I’m not sure how I feel about Seth Green’s neck exploding. (If you haven’t been keeping up with Grey’s Anatomy, I can hardly blame you, but just to catch you up: Seth Green’s neck exploded at the end of the last episode. Tune in tonight to see if that kills him. I’m going with no.)
Part of my indecisiveness is because I’m very fond of Seth Green, and his neck exploding worries me. The bigger issue, however, is that it is ridiculous to have a storyline where (buckle in!) someone’s neck explodes in the same episode where a paramedic has a seizure because she has a brain tumor and this causes her to crash into another ambulance which causes serious injury to both the paramedics in the other ambulance and to her partner, who just happens to be a white supremacist, not to mention their patient, who has come down with an infection that will cause his sternum to be removed but who must now also have a giant hunk of ambulance–you know it’s from the ambulance because there’s a big “A” on the giant hunk–taken out of his leg, too.
After I catch my breath from the exertion of saying that all in one lungful, I’ll assure you I am not kidding.
This Exclamation Pointitis drags down several otherwise fine programs. Grey’s was once better than watchable but has slid into new lows of ridiculousness. Friday Night Lights is another prime offender: one miracle win would be not just acceptable, but stirring. But multiple miracle wins, including a story where (deep breath) the Panthers are way behind in a game where the starting quarterback and running back have been benched, so a third-stringer delivers the stirring halftime speech that rallies the team so they’re within striking distance when the good guys throw an interception, but the third-stringer causes a fumble that the Panthers run in for a touchdown–mind you, the last couple are all on the same play–leading the suspended QB and RB to make up in the middle of the game to get back on the field, where they call a play specifically designed for the third-stringer who has never played before tonight, but that’s okay because he doesn’t catch the ball and the game is over, but that’s also okay because the flag flies on the latest pass interference penalty ever called, and since the game can’t end on a defensive penalty the Panthers get another shot and the recently liberated RB scores the winning touchdown, and everyone in the stadium chants the third-stringer’s name for drawing a pass interference penalty and are you kidding me?!? (pant, pant)
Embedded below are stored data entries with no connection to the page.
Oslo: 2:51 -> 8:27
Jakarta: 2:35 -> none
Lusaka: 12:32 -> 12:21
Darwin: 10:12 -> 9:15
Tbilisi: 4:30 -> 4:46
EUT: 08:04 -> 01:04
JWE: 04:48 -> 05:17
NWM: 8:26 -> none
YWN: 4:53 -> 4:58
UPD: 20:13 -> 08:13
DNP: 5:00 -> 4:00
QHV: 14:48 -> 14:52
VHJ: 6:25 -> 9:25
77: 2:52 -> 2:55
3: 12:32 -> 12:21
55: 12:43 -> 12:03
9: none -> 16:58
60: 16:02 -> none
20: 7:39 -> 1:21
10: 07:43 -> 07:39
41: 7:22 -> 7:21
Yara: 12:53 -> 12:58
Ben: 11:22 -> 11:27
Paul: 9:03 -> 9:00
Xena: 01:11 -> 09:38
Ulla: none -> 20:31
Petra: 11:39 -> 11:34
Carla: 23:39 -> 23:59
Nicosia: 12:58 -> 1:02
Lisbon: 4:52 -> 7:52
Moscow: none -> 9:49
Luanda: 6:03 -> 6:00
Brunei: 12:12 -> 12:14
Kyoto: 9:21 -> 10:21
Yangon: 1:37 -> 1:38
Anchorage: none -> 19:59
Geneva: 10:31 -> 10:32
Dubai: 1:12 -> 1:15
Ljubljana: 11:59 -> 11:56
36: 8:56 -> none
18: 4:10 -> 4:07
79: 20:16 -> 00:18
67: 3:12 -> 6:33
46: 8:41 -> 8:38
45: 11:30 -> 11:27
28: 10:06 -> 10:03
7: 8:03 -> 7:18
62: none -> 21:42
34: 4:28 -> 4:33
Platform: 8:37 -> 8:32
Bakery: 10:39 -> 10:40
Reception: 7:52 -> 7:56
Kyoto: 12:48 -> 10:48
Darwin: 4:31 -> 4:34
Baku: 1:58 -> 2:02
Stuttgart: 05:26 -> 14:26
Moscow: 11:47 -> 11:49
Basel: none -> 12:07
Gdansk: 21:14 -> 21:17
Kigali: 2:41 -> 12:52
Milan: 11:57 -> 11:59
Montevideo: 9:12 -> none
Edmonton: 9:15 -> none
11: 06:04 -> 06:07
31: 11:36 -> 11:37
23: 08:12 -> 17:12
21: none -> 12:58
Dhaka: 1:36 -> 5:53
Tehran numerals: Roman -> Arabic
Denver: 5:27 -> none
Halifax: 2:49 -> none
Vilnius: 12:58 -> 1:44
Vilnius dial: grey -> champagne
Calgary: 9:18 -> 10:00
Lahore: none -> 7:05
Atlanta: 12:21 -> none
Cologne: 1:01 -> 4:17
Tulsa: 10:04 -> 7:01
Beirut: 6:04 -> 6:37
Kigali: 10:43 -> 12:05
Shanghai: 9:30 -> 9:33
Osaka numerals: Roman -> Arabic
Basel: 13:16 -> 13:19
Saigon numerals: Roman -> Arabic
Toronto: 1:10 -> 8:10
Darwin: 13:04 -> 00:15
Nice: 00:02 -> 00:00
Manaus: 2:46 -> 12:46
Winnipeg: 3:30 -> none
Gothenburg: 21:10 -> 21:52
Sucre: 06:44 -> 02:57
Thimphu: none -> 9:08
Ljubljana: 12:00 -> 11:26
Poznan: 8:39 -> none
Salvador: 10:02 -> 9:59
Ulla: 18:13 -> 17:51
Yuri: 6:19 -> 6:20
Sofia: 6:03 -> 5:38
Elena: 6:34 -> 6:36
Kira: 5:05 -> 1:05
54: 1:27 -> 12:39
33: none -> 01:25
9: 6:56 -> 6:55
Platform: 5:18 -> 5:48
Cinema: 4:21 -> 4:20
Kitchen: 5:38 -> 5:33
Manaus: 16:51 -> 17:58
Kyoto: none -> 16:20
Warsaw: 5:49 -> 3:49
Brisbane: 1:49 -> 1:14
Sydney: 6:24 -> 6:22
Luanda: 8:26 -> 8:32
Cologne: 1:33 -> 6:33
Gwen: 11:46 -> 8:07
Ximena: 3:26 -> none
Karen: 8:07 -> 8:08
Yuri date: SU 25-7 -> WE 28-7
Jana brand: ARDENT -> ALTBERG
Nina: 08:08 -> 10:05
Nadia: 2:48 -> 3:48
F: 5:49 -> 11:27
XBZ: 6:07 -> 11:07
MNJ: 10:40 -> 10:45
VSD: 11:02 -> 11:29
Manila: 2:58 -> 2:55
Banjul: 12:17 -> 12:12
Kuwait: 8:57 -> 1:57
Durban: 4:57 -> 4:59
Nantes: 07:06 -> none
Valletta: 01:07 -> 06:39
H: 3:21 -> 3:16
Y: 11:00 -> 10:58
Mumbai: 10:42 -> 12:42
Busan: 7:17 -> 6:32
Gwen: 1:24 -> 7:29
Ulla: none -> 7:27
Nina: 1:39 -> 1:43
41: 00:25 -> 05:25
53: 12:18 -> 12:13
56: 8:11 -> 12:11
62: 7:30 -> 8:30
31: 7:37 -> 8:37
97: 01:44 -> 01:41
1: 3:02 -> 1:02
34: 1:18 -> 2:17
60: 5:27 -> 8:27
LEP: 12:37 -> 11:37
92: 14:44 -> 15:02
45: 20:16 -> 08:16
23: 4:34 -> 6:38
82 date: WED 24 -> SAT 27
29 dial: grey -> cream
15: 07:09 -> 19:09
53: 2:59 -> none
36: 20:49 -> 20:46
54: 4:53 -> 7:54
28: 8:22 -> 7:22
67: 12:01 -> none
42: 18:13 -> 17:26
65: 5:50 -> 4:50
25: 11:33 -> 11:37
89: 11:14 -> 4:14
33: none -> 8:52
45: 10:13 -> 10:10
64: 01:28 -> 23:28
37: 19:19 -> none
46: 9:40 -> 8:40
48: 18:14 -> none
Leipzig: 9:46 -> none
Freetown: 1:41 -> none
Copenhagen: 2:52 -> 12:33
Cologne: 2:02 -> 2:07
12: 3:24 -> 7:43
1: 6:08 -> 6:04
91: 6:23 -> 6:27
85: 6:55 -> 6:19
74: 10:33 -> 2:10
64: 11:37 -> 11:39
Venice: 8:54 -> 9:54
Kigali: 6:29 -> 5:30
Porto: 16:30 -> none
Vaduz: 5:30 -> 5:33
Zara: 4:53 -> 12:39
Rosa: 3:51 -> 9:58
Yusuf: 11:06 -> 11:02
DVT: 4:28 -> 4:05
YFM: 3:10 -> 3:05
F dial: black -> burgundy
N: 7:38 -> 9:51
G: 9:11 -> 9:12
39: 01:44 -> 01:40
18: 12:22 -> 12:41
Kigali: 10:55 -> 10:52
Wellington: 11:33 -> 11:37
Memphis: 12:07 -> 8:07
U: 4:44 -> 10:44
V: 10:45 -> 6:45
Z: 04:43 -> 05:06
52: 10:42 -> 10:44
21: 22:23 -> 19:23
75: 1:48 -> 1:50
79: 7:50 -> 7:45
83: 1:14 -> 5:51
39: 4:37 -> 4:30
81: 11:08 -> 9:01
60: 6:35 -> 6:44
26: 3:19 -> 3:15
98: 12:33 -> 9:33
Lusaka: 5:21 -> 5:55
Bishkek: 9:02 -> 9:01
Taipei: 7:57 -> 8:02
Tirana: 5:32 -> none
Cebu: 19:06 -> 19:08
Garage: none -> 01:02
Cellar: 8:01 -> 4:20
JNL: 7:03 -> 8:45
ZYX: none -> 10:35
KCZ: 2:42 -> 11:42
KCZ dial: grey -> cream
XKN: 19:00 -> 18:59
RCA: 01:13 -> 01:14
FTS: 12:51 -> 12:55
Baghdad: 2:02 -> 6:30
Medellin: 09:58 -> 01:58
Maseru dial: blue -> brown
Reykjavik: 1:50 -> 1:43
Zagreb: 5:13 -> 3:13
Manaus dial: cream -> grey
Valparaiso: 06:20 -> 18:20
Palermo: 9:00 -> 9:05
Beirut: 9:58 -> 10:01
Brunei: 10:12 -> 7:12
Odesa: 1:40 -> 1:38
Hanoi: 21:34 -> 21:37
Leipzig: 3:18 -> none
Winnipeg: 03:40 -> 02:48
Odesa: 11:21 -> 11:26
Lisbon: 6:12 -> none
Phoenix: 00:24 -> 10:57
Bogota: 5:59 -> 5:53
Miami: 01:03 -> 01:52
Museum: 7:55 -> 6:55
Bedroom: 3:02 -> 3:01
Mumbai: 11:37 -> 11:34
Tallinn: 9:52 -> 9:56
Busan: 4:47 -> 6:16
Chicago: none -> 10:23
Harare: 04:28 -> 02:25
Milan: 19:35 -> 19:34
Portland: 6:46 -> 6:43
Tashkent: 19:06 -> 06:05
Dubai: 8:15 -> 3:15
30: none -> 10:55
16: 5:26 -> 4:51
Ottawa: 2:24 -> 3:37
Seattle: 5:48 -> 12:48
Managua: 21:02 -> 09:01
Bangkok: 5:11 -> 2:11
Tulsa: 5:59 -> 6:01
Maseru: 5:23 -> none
Some television is well-suited to piling up the improbabilities; speculative fiction, for example, is all about putting characters in extraordinary situations, just to see what will happen. Ever wonder whether the best or the worst of humanity would win out if all civilization fell simultaneously? Fire up the Battlestar Galactica, where sexy robots kill 99% of the human population and octogonal blood can cure diseases. Shows like The West Wing and House, while wildly compressing the number of people who would work on their puzzles, have settings that loan themselves to multiple dramatic moments. We really do believe White House staffers might face several crises every day. The only reason House’s department exists is to be funneled the crazy cases no one else can solve.
But several shows with more earth-bound settings are stretching their stories well beyond plausible deniability. I’ve no doubt someone’s neck exploded in a hospital at some point in the history of mankind. I believe paramedics have lost consciousness while driving. I’m even sure someone somewhere in the world was once wheeled into an emergency room with a hunk of ambulance in his leg. What I can’t believe is that these things all happened in the same hospital on the same day. I understand that these shows have to go beyond reality to tell dramatic stories–and even sympathize with that pressure–but sandwiching every freaky medical case or every thrilling football miracle into a single episode not only creates eyerolling scenarios, it chews through story at the kind of breakneck pace that explains why many shows can’t excel past the first season or two. If these kinds of shows keep it up, audiences will have to decide if it’s harder to suspend disbelief over the plots, or over the fact that the shows are still on the air at all.